Liam – If you frequent this site and remember an article from awhile back, a beautiful XS by the name of “Dale” graced the fine pages of this website. I had the opportunity to buy it off of the very talented builder Jordan Epp as my first chopper project and had the chance to take on Dale and all the challenges he threw my way. Jordan’s version of the bike was absolutley perfect in my eyes and nothing needed to be changed aside from some mechanical kinks, but I found myself wanting to make some minor aesthetic changes which turned into some more major aesthetic changes as time went on.

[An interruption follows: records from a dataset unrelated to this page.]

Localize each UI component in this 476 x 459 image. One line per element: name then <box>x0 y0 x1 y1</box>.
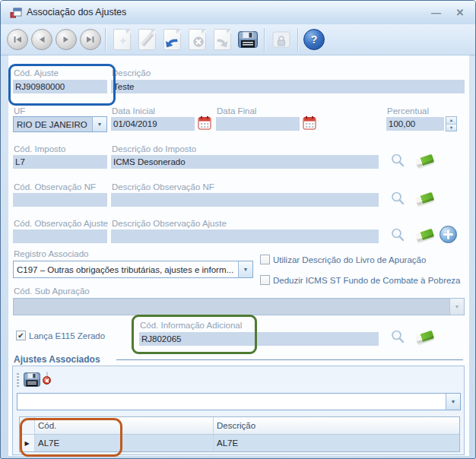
undo-button[interactable] <box>160 27 185 52</box>
search-icon[interactable] <box>390 329 405 345</box>
descricao-imposto-label: Descrição do Imposto <box>112 144 196 154</box>
next-record-button[interactable] <box>56 29 77 50</box>
grid-cell-descricao[interactable]: AL7E <box>214 435 459 451</box>
cod-imposto-label: Cód. Imposto <box>14 144 65 154</box>
previous-record-icon <box>37 35 46 44</box>
uf-label: UF <box>14 106 25 116</box>
search-icon[interactable] <box>390 227 405 243</box>
calendar-icon[interactable] <box>303 116 316 130</box>
cod-ajuste-label: Cód. Ajuste <box>14 68 59 78</box>
window-title: Associação dos Ajustes <box>27 7 126 17</box>
checkbox-utilizar-descricao[interactable]: Utilizar Descrição do Livro de Apuração <box>260 255 426 264</box>
row-pointer-icon: ▶ <box>20 435 35 451</box>
ajustes-grid: Cód. Descrição ▶ AL7E AL7E <box>19 416 460 452</box>
delete-icon <box>46 372 48 382</box>
checkbox-label: Lança E115 Zerado <box>29 331 105 340</box>
lock-button[interactable] <box>268 27 294 52</box>
data-final-field[interactable] <box>216 117 300 131</box>
title-bar: Associação dos Ajustes — ✕ <box>1 1 475 25</box>
eraser-icon[interactable] <box>415 190 435 207</box>
registro-associado-select[interactable]: C197 – Outras obrigações tributárias, aj… <box>13 261 253 278</box>
add-icon[interactable] <box>440 226 457 243</box>
cod-sub-apuracao-label: Cód. Sub Apuração <box>14 286 90 296</box>
percentual-field[interactable]: 100,00 <box>386 117 444 131</box>
grid-delete-button[interactable] <box>46 372 48 381</box>
checkbox-deduzir-icms[interactable]: Deduzir ICMS ST Fundo de Combate à Pobre… <box>260 275 461 285</box>
descricao-imposto-field[interactable]: ICMS Desonerado <box>111 155 379 169</box>
save-icon <box>24 372 40 387</box>
eraser-icon[interactable] <box>415 328 435 345</box>
descricao-field[interactable]: Teste <box>111 80 465 93</box>
grid-save-button[interactable] <box>24 372 40 387</box>
help-button[interactable]: ? <box>303 29 325 50</box>
forward-button[interactable] <box>210 27 235 52</box>
descricao-label: Descrição <box>112 68 151 78</box>
cancel-button[interactable] <box>185 27 210 52</box>
calendar-icon[interactable] <box>198 116 211 130</box>
save-icon <box>238 31 258 48</box>
next-record-icon <box>62 35 71 44</box>
grid-corner-cell <box>20 417 35 434</box>
eraser-icon[interactable] <box>415 152 435 169</box>
first-record-button[interactable] <box>7 29 28 50</box>
percentual-spinner[interactable]: ▲ ▼ <box>446 116 457 131</box>
new-button[interactable] <box>109 27 135 52</box>
save-button[interactable] <box>235 27 260 52</box>
minimize-button[interactable]: — <box>427 5 445 19</box>
chevron-down-icon[interactable]: ▼ <box>446 394 460 410</box>
grid-header-descricao[interactable]: Descrição <box>214 417 459 434</box>
grid-header-row: Cód. Descrição <box>20 417 459 435</box>
cod-informacao-adicional-label: Cód. Informação Adicional <box>140 321 242 330</box>
first-record-icon <box>13 35 22 44</box>
grid-header-cod[interactable]: Cód. <box>35 417 214 434</box>
grid-cell-cod[interactable]: AL7E <box>35 435 214 451</box>
data-final-label: Data Final <box>217 106 256 116</box>
grip-icon[interactable] <box>17 372 19 388</box>
descricao-observacao-nf-field[interactable] <box>111 193 379 207</box>
checkbox-label: Deduzir ICMS ST Fundo de Combate à Pobre… <box>273 276 461 285</box>
cod-observacao-nf-label: Cód. Observação NF <box>14 182 96 192</box>
registro-associado-label: Registro Associado <box>14 249 88 258</box>
last-record-button[interactable] <box>80 29 101 50</box>
edit-button[interactable] <box>135 27 160 52</box>
eraser-icon[interactable] <box>415 226 435 243</box>
checkbox-check-icon: ✔ <box>16 331 26 340</box>
chevron-down-icon[interactable]: ▼ <box>449 299 464 315</box>
ajuste-select-value <box>17 394 446 410</box>
group-title: Ajustes Associados <box>14 354 100 365</box>
cod-sub-apuracao-select[interactable]: ▼ <box>13 298 465 315</box>
search-icon[interactable] <box>390 191 405 207</box>
checkbox-box <box>260 275 270 285</box>
toolbar-separator <box>105 28 106 51</box>
cod-imposto-field[interactable]: L7 <box>13 155 107 169</box>
uf-value: RIO DE JANEIRO <box>14 117 92 131</box>
toolbar-separator <box>264 28 265 51</box>
uf-select[interactable]: RIO DE JANEIRO ▼ <box>13 116 107 132</box>
data-inicial-field[interactable]: 01/04/2019 <box>111 117 195 131</box>
ajuste-select[interactable]: ▼ <box>17 393 461 410</box>
chevron-down-icon[interactable]: ▼ <box>92 117 106 131</box>
main-toolbar: ? <box>1 24 475 55</box>
cod-observacao-ajuste-label: Cód. Observação Ajuste <box>14 219 108 228</box>
checkbox-lanca-e115[interactable]: ✔ Lança E115 Zerado <box>16 331 105 340</box>
cod-informacao-adicional-field[interactable]: RJ802065 <box>139 332 379 346</box>
cod-observacao-nf-field[interactable] <box>13 193 107 207</box>
group-line <box>116 359 463 360</box>
descricao-observacao-ajuste-label: Descrição Observação Ajuste <box>112 219 227 228</box>
cod-ajuste-field[interactable]: RJ90980000 <box>13 80 107 93</box>
cod-observacao-ajuste-field[interactable] <box>13 230 107 243</box>
registro-associado-value: C197 – Outras obrigações tributárias, aj… <box>14 261 238 277</box>
spin-down-icon[interactable]: ▼ <box>446 125 456 131</box>
percentual-label: Percentual <box>387 106 429 116</box>
toolbar-separator <box>297 28 298 51</box>
previous-record-button[interactable] <box>31 29 52 50</box>
search-icon[interactable] <box>390 153 405 169</box>
descricao-observacao-ajuste-field[interactable] <box>111 230 379 243</box>
chevron-down-icon[interactable]: ▼ <box>238 261 252 277</box>
cod-sub-apuracao-value <box>14 299 449 315</box>
checkbox-label: Utilizar Descrição do Livro de Apuração <box>273 255 426 264</box>
table-row[interactable]: ▶ AL7E AL7E <box>20 435 459 451</box>
lock-icon <box>272 31 290 48</box>
spin-up-icon[interactable]: ▲ <box>446 117 456 125</box>
close-button[interactable]: ✕ <box>451 5 469 19</box>
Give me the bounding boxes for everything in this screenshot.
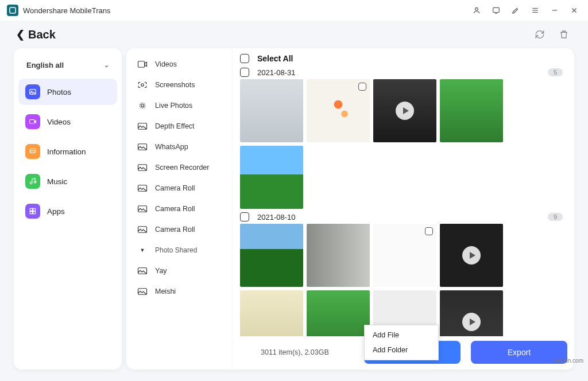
feedback-icon[interactable] [489, 3, 503, 17]
import-context-menu: Add File Add Folder [364, 325, 439, 360]
music-icon [25, 174, 40, 189]
close-icon[interactable] [567, 3, 581, 17]
photo-thumbnail[interactable] [373, 224, 436, 287]
nav-item-information[interactable]: Information [18, 138, 117, 165]
sub-yay[interactable]: Yay [126, 261, 233, 281]
svg-point-20 [141, 84, 144, 87]
photo-thumbnail[interactable] [307, 79, 370, 142]
svg-rect-19 [138, 61, 145, 68]
edit-icon[interactable] [509, 3, 523, 17]
chevron-left-icon: ❮ [16, 28, 25, 41]
content-footer: 3011 item(s), 2.03GB Import Export Add F… [240, 336, 571, 364]
thumbnail-row [240, 224, 567, 336]
svg-rect-18 [33, 212, 36, 214]
video-thumbnail[interactable] [440, 224, 503, 287]
thumb-checkbox[interactable] [425, 227, 433, 235]
svg-rect-15 [30, 208, 32, 211]
image-icon [137, 122, 148, 131]
video-icon [137, 60, 148, 69]
sub-camera-roll-2[interactable]: Camera Roll [126, 199, 233, 219]
image-icon [137, 163, 148, 172]
thumbnail-row [240, 79, 567, 209]
group-header: 2021-08-10 9 [240, 212, 567, 221]
select-all-label: Select All [257, 54, 293, 63]
refresh-icon[interactable] [532, 26, 548, 42]
sub-screen-recorder[interactable]: Screen Recorder [126, 157, 233, 178]
group-date: 2021-08-31 [257, 68, 296, 77]
watermark: wsxdn.com [555, 357, 583, 364]
photo-thumbnail[interactable] [240, 79, 303, 142]
group-date: 2021-08-10 [257, 213, 296, 221]
sub-label: Camera Roll [155, 226, 195, 234]
group-checkbox[interactable] [240, 68, 249, 77]
nav-label: Photos [47, 88, 71, 96]
sub-videos[interactable]: Videos [126, 54, 233, 75]
photo-thumbnail[interactable] [240, 224, 303, 287]
sub-label: Videos [155, 60, 177, 68]
sub-live-photos[interactable]: Live Photos [126, 95, 233, 116]
video-thumbnail[interactable] [373, 79, 436, 142]
photo-thumbnail[interactable] [307, 290, 370, 336]
svg-rect-17 [30, 212, 32, 214]
svg-rect-0 [10, 7, 16, 13]
nav-label: Videos [47, 118, 71, 126]
menu-add-file[interactable]: Add File [365, 328, 438, 343]
image-icon [137, 184, 148, 193]
app-title: Wondershare MobileTrans [23, 6, 110, 15]
sub-label: Camera Roll [155, 184, 195, 192]
page-header: ❮ Back [0, 21, 588, 48]
sub-label: Live Photos [155, 102, 192, 110]
svg-point-21 [141, 104, 144, 107]
sub-camera-roll-1[interactable]: Camera Roll [126, 178, 233, 199]
nav-item-apps[interactable]: Apps [18, 198, 117, 224]
video-thumbnail[interactable] [440, 290, 503, 336]
image-icon [137, 266, 148, 275]
menu-icon[interactable] [528, 3, 542, 17]
sub-depth-effect[interactable]: Depth Effect [126, 116, 233, 137]
nav-item-videos[interactable]: Videos [18, 108, 117, 135]
photo-thumbnail[interactable] [240, 146, 303, 209]
chevron-down-icon: ⌄ [104, 61, 109, 69]
secondary-sidebar: Videos Screenshots Live Photos Depth Eff… [126, 48, 233, 370]
svg-rect-11 [30, 120, 34, 124]
delete-icon[interactable] [556, 26, 572, 42]
sub-whatsapp[interactable]: WhatsApp [126, 137, 233, 157]
select-all-checkbox[interactable] [240, 54, 249, 63]
sub-label: Screen Recorder [155, 164, 210, 172]
sub-label: WhatsApp [155, 143, 188, 151]
photo-thumbnail[interactable] [440, 79, 503, 142]
image-icon [137, 142, 148, 151]
nav-item-music[interactable]: Music [18, 168, 117, 195]
language-selector[interactable]: English all ⌄ [18, 56, 117, 74]
menu-add-folder[interactable]: Add Folder [365, 343, 438, 357]
svg-point-1 [475, 7, 478, 10]
svg-rect-2 [493, 7, 500, 12]
photo-thumbnail[interactable] [240, 290, 303, 336]
export-button[interactable]: Export [471, 341, 567, 364]
group-count: 9 [548, 213, 563, 221]
minimize-icon[interactable] [548, 3, 562, 17]
sub-photo-shared[interactable]: ▼Photo Shared [126, 240, 233, 261]
account-icon[interactable] [470, 3, 483, 17]
sub-label: Yay [155, 267, 167, 275]
videos-icon [25, 114, 40, 129]
app-logo-icon [7, 5, 18, 16]
information-icon [25, 144, 40, 159]
image-icon [137, 225, 148, 234]
apps-icon [25, 204, 40, 219]
photo-thumbnail[interactable] [307, 224, 370, 287]
image-icon [137, 204, 148, 213]
titlebar: Wondershare MobileTrans [0, 0, 588, 21]
sub-meishi[interactable]: Meishi [126, 281, 233, 302]
photo-scroll-area[interactable]: 2021-08-31 5 2021-08-10 9 [240, 65, 571, 336]
chevron-down-icon: ▼ [137, 246, 148, 255]
sub-camera-roll-3[interactable]: Camera Roll [126, 219, 233, 240]
thumb-checkbox[interactable] [358, 83, 366, 91]
nav-item-photos[interactable]: Photos [18, 79, 117, 105]
group-checkbox[interactable] [240, 212, 249, 221]
footer-info: 3011 item(s), 2.03GB [261, 348, 329, 356]
sub-screenshots[interactable]: Screenshots [126, 75, 233, 95]
content-panel: Select All 2021-08-31 5 2021-08-10 [233, 48, 574, 370]
sub-label: Meishi [155, 287, 176, 296]
back-button[interactable]: ❮ Back [16, 28, 56, 41]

In the beginning of things Dale wouldn’t charge a battery, so I would ride it for 45 minutes and constantly be checking to see if my headlight was dimming, which it usually was, which usually meant I was about to be stranded or pushing. I would put the battery on a trickle charger for a few hours each night if I was lucky enough to make it home from my ride, then the next day I’d ride it again. The bike was so fun that often I’d lose track of time, and before I knew it Dale would be calling it quits whether I was at a red light in heavy traffic, or driving in heavy traffic, or any other time (it somehow always seemed to be in heavy traffic).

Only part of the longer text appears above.